In a separate research note, however, Dutch financial giant ING said Philippine growth might hit a speedbump in the next two quarters with still-high levels of inflation and higher borrowing expected to somewhat sap both consumption and investment momentum.
In a joint briefing with the University of Asia and the Pacific (UA&P) on Tuesday, FMIC said the Philippine domestic economy could expand by at least 6.8 percent to as high as 7.2 percent this year as slower inflation boosts consumer spending.
The inflation rate is seen to ease to 3 to 3.5 percent this year —back to the government’s target range of 2-4 percent—as food supply normalizes while global crude oil prices enter bearish territory.

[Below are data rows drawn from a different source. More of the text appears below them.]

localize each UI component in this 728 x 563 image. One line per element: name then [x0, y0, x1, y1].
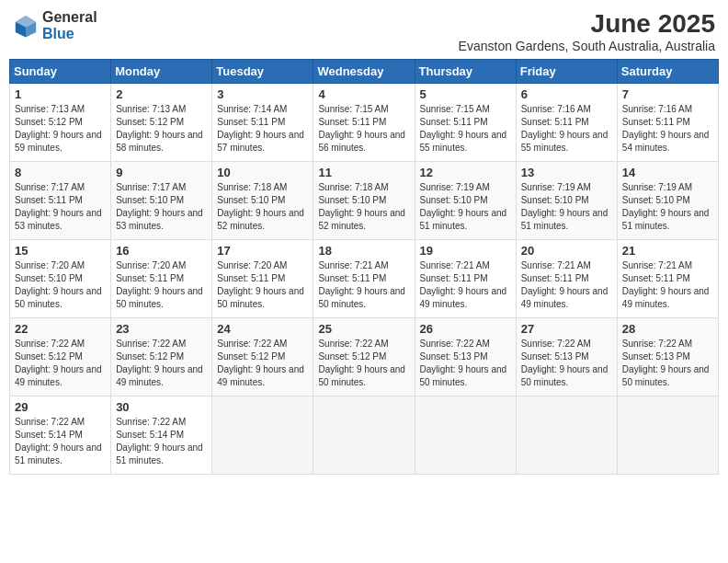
calendar-week-row: 29 Sunrise: 7:22 AM Sunset: 5:14 PM Dayl… [10, 396, 719, 475]
day-detail: Sunrise: 7:22 AM Sunset: 5:12 PM Dayligh… [217, 338, 308, 389]
calendar-day-cell: 21 Sunrise: 7:21 AM Sunset: 5:11 PM Dayl… [617, 240, 718, 318]
day-number: 8 [15, 166, 106, 179]
column-header-saturday: Saturday [617, 60, 718, 84]
day-detail: Sunrise: 7:15 AM Sunset: 5:11 PM Dayligh… [420, 103, 511, 155]
day-number: 19 [420, 244, 511, 258]
day-detail: Sunrise: 7:21 AM Sunset: 5:11 PM Dayligh… [521, 259, 612, 311]
day-number: 18 [318, 244, 409, 258]
day-number: 2 [116, 87, 207, 101]
calendar-day-cell: 8 Sunrise: 7:17 AM Sunset: 5:11 PM Dayli… [10, 162, 111, 240]
day-number: 6 [521, 87, 612, 101]
day-detail: Sunrise: 7:22 AM Sunset: 5:13 PM Dayligh… [521, 338, 612, 389]
location-title: Evanston Gardens, South Australia, Austr… [459, 39, 715, 53]
page-header: General Blue June 2025 Evanston Gardens,… [9, 9, 719, 53]
calendar-empty-cell [516, 396, 617, 475]
day-number: 12 [420, 166, 511, 179]
day-number: 24 [217, 322, 308, 336]
day-number: 21 [622, 244, 713, 258]
calendar-day-cell: 26 Sunrise: 7:22 AM Sunset: 5:13 PM Dayl… [415, 318, 516, 396]
day-detail: Sunrise: 7:22 AM Sunset: 5:12 PM Dayligh… [318, 338, 409, 389]
calendar-week-row: 22 Sunrise: 7:22 AM Sunset: 5:12 PM Dayl… [10, 318, 719, 396]
day-number: 5 [420, 87, 511, 101]
calendar-day-cell: 15 Sunrise: 7:20 AM Sunset: 5:10 PM Dayl… [10, 240, 111, 318]
calendar-empty-cell [212, 396, 313, 475]
day-detail: Sunrise: 7:21 AM Sunset: 5:11 PM Dayligh… [420, 259, 511, 311]
calendar-table: SundayMondayTuesdayWednesdayThursdayFrid… [9, 59, 719, 475]
day-number: 1 [15, 87, 106, 101]
calendar-day-cell: 11 Sunrise: 7:18 AM Sunset: 5:10 PM Dayl… [313, 162, 415, 240]
day-detail: Sunrise: 7:15 AM Sunset: 5:11 PM Dayligh… [318, 103, 409, 155]
day-detail: Sunrise: 7:21 AM Sunset: 5:11 PM Dayligh… [318, 259, 409, 311]
day-detail: Sunrise: 7:20 AM Sunset: 5:11 PM Dayligh… [116, 259, 207, 311]
column-header-monday: Monday [111, 60, 212, 84]
calendar-day-cell: 4 Sunrise: 7:15 AM Sunset: 5:11 PM Dayli… [313, 84, 415, 162]
calendar-empty-cell [617, 396, 718, 475]
logo-blue-text: Blue [42, 26, 97, 42]
day-detail: Sunrise: 7:21 AM Sunset: 5:11 PM Dayligh… [622, 259, 713, 311]
day-number: 11 [318, 166, 409, 179]
day-detail: Sunrise: 7:13 AM Sunset: 5:12 PM Dayligh… [116, 103, 207, 155]
calendar-header-row: SundayMondayTuesdayWednesdayThursdayFrid… [10, 60, 719, 84]
day-detail: Sunrise: 7:17 AM Sunset: 5:10 PM Dayligh… [116, 181, 207, 233]
day-number: 25 [318, 322, 409, 336]
day-detail: Sunrise: 7:16 AM Sunset: 5:11 PM Dayligh… [521, 103, 612, 155]
day-detail: Sunrise: 7:17 AM Sunset: 5:11 PM Dayligh… [15, 181, 106, 233]
title-block: June 2025 Evanston Gardens, South Austra… [459, 9, 715, 53]
day-detail: Sunrise: 7:22 AM Sunset: 5:14 PM Dayligh… [116, 416, 207, 467]
day-number: 16 [116, 244, 207, 258]
column-header-wednesday: Wednesday [313, 60, 415, 84]
day-number: 27 [521, 322, 612, 336]
day-number: 29 [15, 400, 106, 414]
calendar-day-cell: 23 Sunrise: 7:22 AM Sunset: 5:12 PM Dayl… [111, 318, 212, 396]
calendar-day-cell: 10 Sunrise: 7:18 AM Sunset: 5:10 PM Dayl… [212, 162, 313, 240]
calendar-week-row: 1 Sunrise: 7:13 AM Sunset: 5:12 PM Dayli… [10, 84, 719, 162]
day-number: 26 [420, 322, 511, 336]
calendar-day-cell: 6 Sunrise: 7:16 AM Sunset: 5:11 PM Dayli… [516, 84, 617, 162]
calendar-day-cell: 18 Sunrise: 7:21 AM Sunset: 5:11 PM Dayl… [313, 240, 415, 318]
day-number: 4 [318, 87, 409, 101]
calendar-day-cell: 22 Sunrise: 7:22 AM Sunset: 5:12 PM Dayl… [10, 318, 111, 396]
day-number: 22 [15, 322, 106, 336]
day-detail: Sunrise: 7:18 AM Sunset: 5:10 PM Dayligh… [217, 181, 308, 233]
logo-text: General Blue [42, 9, 97, 41]
logo-icon [13, 13, 39, 39]
day-detail: Sunrise: 7:22 AM Sunset: 5:12 PM Dayligh… [15, 338, 106, 389]
day-detail: Sunrise: 7:20 AM Sunset: 5:10 PM Dayligh… [15, 259, 106, 311]
day-detail: Sunrise: 7:22 AM Sunset: 5:12 PM Dayligh… [116, 338, 207, 389]
calendar-day-cell: 14 Sunrise: 7:19 AM Sunset: 5:10 PM Dayl… [617, 162, 718, 240]
calendar-day-cell: 9 Sunrise: 7:17 AM Sunset: 5:10 PM Dayli… [111, 162, 212, 240]
calendar-week-row: 15 Sunrise: 7:20 AM Sunset: 5:10 PM Dayl… [10, 240, 719, 318]
day-number: 9 [116, 166, 207, 179]
calendar-day-cell: 7 Sunrise: 7:16 AM Sunset: 5:11 PM Dayli… [617, 84, 718, 162]
day-detail: Sunrise: 7:20 AM Sunset: 5:11 PM Dayligh… [217, 259, 308, 311]
calendar-day-cell: 17 Sunrise: 7:20 AM Sunset: 5:11 PM Dayl… [212, 240, 313, 318]
column-header-tuesday: Tuesday [212, 60, 313, 84]
day-number: 20 [521, 244, 612, 258]
day-number: 7 [622, 87, 713, 101]
month-title: June 2025 [459, 9, 715, 39]
day-number: 14 [622, 166, 713, 179]
calendar-day-cell: 29 Sunrise: 7:22 AM Sunset: 5:14 PM Dayl… [10, 396, 111, 475]
day-number: 28 [622, 322, 713, 336]
column-header-thursday: Thursday [415, 60, 516, 84]
day-detail: Sunrise: 7:16 AM Sunset: 5:11 PM Dayligh… [622, 103, 713, 155]
day-detail: Sunrise: 7:14 AM Sunset: 5:11 PM Dayligh… [217, 103, 308, 155]
day-number: 3 [217, 87, 308, 101]
day-detail: Sunrise: 7:22 AM Sunset: 5:14 PM Dayligh… [15, 416, 106, 467]
day-number: 17 [217, 244, 308, 258]
day-detail: Sunrise: 7:22 AM Sunset: 5:13 PM Dayligh… [420, 338, 511, 389]
day-number: 15 [15, 244, 106, 258]
day-detail: Sunrise: 7:19 AM Sunset: 5:10 PM Dayligh… [521, 181, 612, 233]
calendar-day-cell: 13 Sunrise: 7:19 AM Sunset: 5:10 PM Dayl… [516, 162, 617, 240]
day-detail: Sunrise: 7:18 AM Sunset: 5:10 PM Dayligh… [318, 181, 409, 233]
column-header-friday: Friday [516, 60, 617, 84]
calendar-day-cell: 30 Sunrise: 7:22 AM Sunset: 5:14 PM Dayl… [111, 396, 212, 475]
day-detail: Sunrise: 7:19 AM Sunset: 5:10 PM Dayligh… [622, 181, 713, 233]
day-number: 30 [116, 400, 207, 414]
calendar-day-cell: 3 Sunrise: 7:14 AM Sunset: 5:11 PM Dayli… [212, 84, 313, 162]
calendar-empty-cell [313, 396, 415, 475]
calendar-week-row: 8 Sunrise: 7:17 AM Sunset: 5:11 PM Dayli… [10, 162, 719, 240]
calendar-day-cell: 24 Sunrise: 7:22 AM Sunset: 5:12 PM Dayl… [212, 318, 313, 396]
calendar-empty-cell [415, 396, 516, 475]
day-detail: Sunrise: 7:13 AM Sunset: 5:12 PM Dayligh… [15, 103, 106, 155]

“The Philippine economy is again in a growth trajectory. Apart from the country’s strong macroeconomic fundamentals and expected inflation easing this year, another important factor in pushing economic growth is the continued policy reform drive of the Duterte administration, which includes tax reform, corruption and red tape reduction, broadening the base of the financial system and facilitation of new and disruptive technologies,” FMIC president Rabboni Francis Arjonillo said.
A recovery in manufacturing, rising tourist arrivals and mid-term election spending are also seen to contribute to faster growth this year.
The country’s gross domestic product (GDP) grew by only 6.1 percent year-on-year in the third quarter of 2018, bringing the nine-month average growth to 6.3 percent. Full-year inflation in 2018 averaged at 5.2 percent due to the upsurge in global oil prices, adjustment of taxes on petroleum and rice supply bottlenecks.
With the declining inflation, Arjonillo said local interest rates could ease by around 50 basis points this year alongside expectation of slower policy rate hikes by the US Federal Reserve and possible monetary easing by the Bangko Sentral ng Pilipinas, which is seen to slash its reserve requirement by 200 basis points this year and possibly even cut the overnight borrowing rate by 25 basis points.
For its part, ING sees Philippine GDP growing by only 5.8 percent this first quarter, by 6.1 percent in the second and third quarters and 6.2 percent in the fourth quarter.
It still expects inflation to be relatively high, averaging at 3.9 percent in the first quarter, 4.8 percent in the second quarter, 6.3 percent in the third quarter and 5.9 percent in the fourth quarter.
“Government spending, which has recently been a key source of growth, is expected to struggle in first half 2019 with an election ban preventing fresh projects and a delay in passing the budget likely to halt last year’s strong growth,” ING said in a research note issued on Tuesday.
“But with inflation expected to slip back within target in first half and the BSP expected to ease, GDP growth momentum may be rekindled to close out the year,” it added.